Sysco Corp. is arguing in federal court that there is no national market for broadline foodservice distribution, and that local markets remain highly competitive, the company said Wednesday.
The Houston-based distributor is trying to get past a Federal Trade Commission move to block its proposed merger with US Foods, the nation’s second largest distributor, and the only other broadline distributor, at least before the merger, with a national reach.
The court filing was sealed, as are many other records in the legal battle between the FTC and Sysco. But Sysco issued a statement with its arguments.
“We look forward to presenting all of the facts in court and ultimately, through this merger, delivering better service at a lower cost through a more efficient, innovative and competitive combined company,” Sysco CEO Bill DeLaney said in the statement.
The FTC has requested a preliminary injunction to stop the merger, and a hearing on the injunction is scheduled for May 5. The hearing is expected to be key, because the loser of the injunction is expected to drop out.
Should the merger fall through, that could generate further questions, especially with US Foods, which has $4.7 billion in debt and has recorded a net loss for each of the past five years at least, due largely to heavy interest payments. The company recorded a $73 million net loss last year on $23 billion in net sales, according to SEC documents.
Sysco and US Foods announced their $8.2 billion merger in December 2013. The FTC objects to the merger on the grounds that the two companies represent the lion’s share of the market for national foodservice distributors. It also argues that the two are the only competitors in many local markets, and are relied on heavily by smaller chains and independents, as well as schools and hospital foodservice providers.
Sysco has been building its argument for some time that there is no national market for foodservice distribution, and that companies in local markets typically have many distributors to choose from.
The company’s witness list includes officials representing several different restaurant chains, including Subway, Culver’s, Del Frisco’s Restaurant Group, Five Guys Enterprises and others to discuss their foodservice purchasing strategies. Other witnesses for Sysco include Sodexo Inc., and companies representing medical foodservice companies.
Sysco argues that national restaurant chains typically contract with multiple distributors across different regions, and that they rarely contract with a single, nationwide company to distribute their products.
The company also argues that there are numerous competitors in the market, including smaller, super-regional foodservice distributors.

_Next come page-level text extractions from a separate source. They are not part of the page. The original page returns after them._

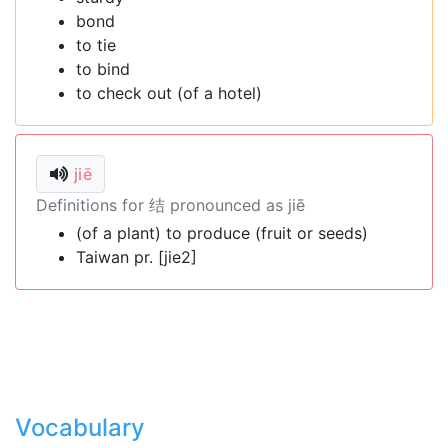
bond
to tie
to bind
to check out (of a hotel)
jiē
Definitions for 结 pronounced as jiē
(of a plant) to produce (fruit or seeds)
Taiwan pr. [jie2]
Vocabulary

Sysco says cash-and-carry stores, such as Costco and Restaurant Depot, provide competition in local markets, although the FTC says they are poor substitutes for food distributors.
In its release, Sysco noted that more than two dozen companies compete for business in San Diego, where the FTC claims that Sysco and US Foods have 100 percent of market share.
Sysco said synergies generated by the merger would save the company $600 million a year, which it could pass on to customers.
In addition, national competitors are likely to appear. Most notable is Performance Food Group, one of a handful of super-regional competitors that has agreed to buy US Foods facilities in 11 markets. Those facilities generate $4.6 billion in annual revenue.